|Year : 2018 | Volume
| Issue : 2 | Page : 65-71
Mifepristone therapy in symptomatic leiomyomata using a variable dose pattern with a favourable outcome
Department of Obstetrics and Gynecology, Chhotu Ram Hospital, Rohtak, Haryana, India
|Date of Web Publication||13-Jun-2018|
Dr. Deepti Jain
Department of Obstetrics and Gynecology, Chhotu Ram Hospital, 10,11 Huda Complex, Rohtak, Haryana
Source of Support: None, Conflict of Interest: None
| Abstract|| |
Background: Leiomyomata causing symptoms have a deleterious effect on the health of women during reproductive age. Mifepristone, a progesterone antagonist was studied for reduction of symptoms in leiomyomata in perimenopausal women. Material and Methods: Mifepristone was adminstered to 7 women aged 47-50 years. Another 3 women less than 47 years were taken up for comparison of benefit of Mifepristone on leiomyomata related symptoms. Mifepristone was given in a stepwise declining dose for a period of 9 months to 1 year . The treatment was begun with 25 mg and the dose was reduced every 3 months. Every 3 months, the size of myomas, bleeding pattern, location of myomas, endometrial thickness, haemoglobin, and any side effects were all recorded. Results: There was considerable amelioration in the symptoms in both premenopausal as well as perimenopausal women, while mifepristone was continued. The reduction in myoma size was found to be statistically significant. After stoppage of drug in women aged 40-45 years, i.e. premenopausal group, the symptoms returned. However, in perimenopausal women, in 6 out of 7 women the symtoms abated completely and they had a smooth transition to menopause. Conclusion: Mifepristone is a very promising drug for conservative management of leiomyomata, especially in perimenopausal age (47years or more), where hysterectomy was averted in all 7 women.
Keywords: Endometrial thickness, leiomyoma, mifepristone, perimenopausal
|How to cite this article:|
Jain D. Mifepristone therapy in symptomatic leiomyomata using a variable dose pattern with a favourable outcome. J Mid-life Health 2018;9:65-71
| Introduction|| |
Hysterectomy and myomectomy are the most common surgical procedures used to treat leiomyomas. Even with total hysterectomy where ovaries are conserved, in due course of time, owing to interference in the vascular supply, the ovarian function starts declining. Estrogen deprivation results in morbidity in terms of vasomotor symptoms, bone loss, and genitourinary atrophy. Myomectomy also carries risk of surgical complications and can be useful only with a single large or few myomas.
A medical method of treatment for leiomyomas is of definite advantage. GnRH analogs, ulipristal acetate, aromatase inhibitors, levonorgestrel intrauterine system, and antiprogesterones are all being tried for medical treatment of myomas. Mifepristone has been evaluated in the present study to ameliorate the symptoms due to myomas, such as menorrhagia, dysmenorrhea pressure effects, anemia, and hence avert a surgical procedure.

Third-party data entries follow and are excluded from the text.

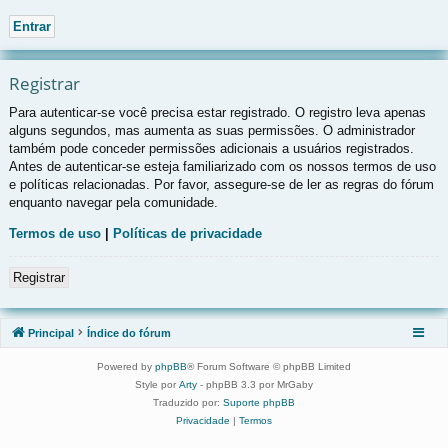
Registrar
Para autenticar-se você precisa estar registrado. O registro leva apenas
alguns segundos, mas aumenta as suas permissões. O administrador
também pode conceder permissões adicionais a usuários registrados.
Antes de autenticar-se esteja familiarizado com os nossos termos de uso
e políticas relacionadas. Por favor, assegure-se de ler as regras do fórum
enquanto navegar pela comunidade.
Termos de uso
|
Políticas de privacidade
Registrar
Principal
Índice do fórum
Powered by
phpBB
® Forum Software © phpBB Limited
Style por
Arty
- phpBB 3.3 por MrGaby
Traduzido por:
Suporte phpBB
Privacidade
|
Termos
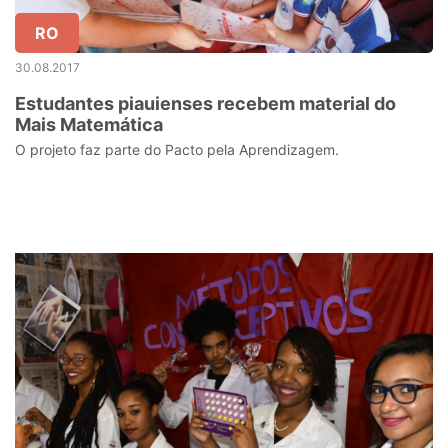
RO
30.08.2017
Estudantes piauienses recebem material do
Mais Matemática
O projeto faz parte do Pacto pela Aprendizagem.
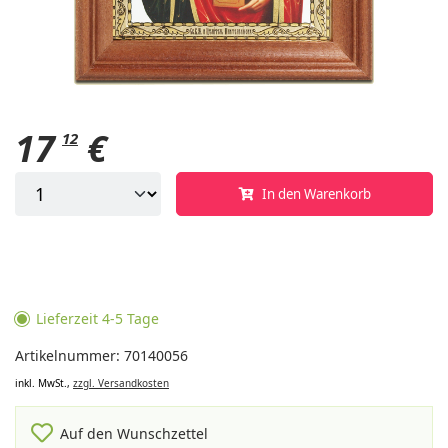
17
€
12
In den Warenkorb
Lieferzeit 4-5 Tage
Artikelnummer: 70140056
inkl. MwSt.,
zzgl. Versandkosten
Auf den Wunschzettel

| Materials and Methods|| |
A prospective study was carried out on women with leiomyomas who presented in the premenopausal and perimenopausal age. Initially, women who were high risk for surgery such as one with coronary artery disease on antiplatelet therapy, and a woman operated for colonic cancer with leiomyomas were treated. However, as good response was observed, more women were recruited as and when they presented in the outpatient.
Inclusion criteria considered were women more than 35 years of age, with myoma related symptoms (menorrhagia, dysmenorrhoea, pressure symptoms), with single or multiple myomas, willing to continue medical therapy for at least 6 months. Exclusion criteria decided on were women who desired future fertility, had received GnRH analogs at least 3 months before the study, with hepatic or renal insufficiency, and endometrial tissue showing hyperplasia with or without atypia. Group A consisted of seven women in perimenopause, that is, >47 years of age. Group B comprised three premenopausal women between 40 and 45 years, for comparison with women, who were in the perimenopausal group. All women in both the Groups A and B were still menstruating.

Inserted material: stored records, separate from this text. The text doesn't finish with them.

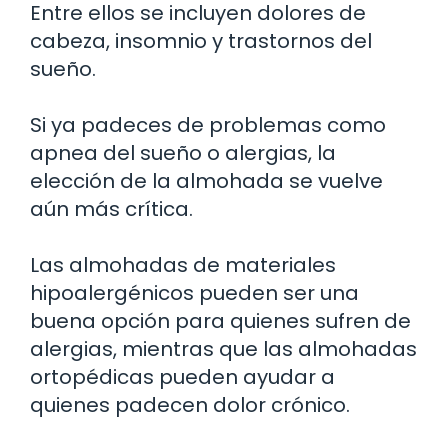
Entre ellos se incluyen dolores de
cabeza, insomnio y trastornos del
sueño.
Si ya padeces de problemas como
apnea del sueño o alergias, la
elección de la almohada se vuelve
aún más crítica.
Las almohadas de materiales
hipoalergénicos pueden ser una
buena opción para quienes sufren de
alergias, mientras que las almohadas
ortopédicas pueden ayudar a
quienes padecen dolor crónico.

The symptoms for which treatment was begun were heavy blood flow during menstruation, dysmenorrhea, and pressure symptoms [Table 1].
All women were subjected to a general physical examination. A per speculum checkup was done to rule out local causes of bleeding such as cervical polyp or myomatous polyp. Pap smear with liquid-based cytology was done on all patients. A minimum investigation workup included measurement of
- Blood sugar
- Thyroid status
- Lipid profile
- Renal function tests
- Hepatic function tests.
A pelvic ultrasonogram was obtained to know about the size of uterus, number and size of leiomyomas, location of myomas, adnexal disease, and endometrial thickness. Endometrial sampling was done in all patients to exclude malignancy or tuberculosis. Associated medical conditions such as diabetes, hypertension, and hypothyroidism were treated very carefully; but not considered a contraindication for therapy with mifepristone.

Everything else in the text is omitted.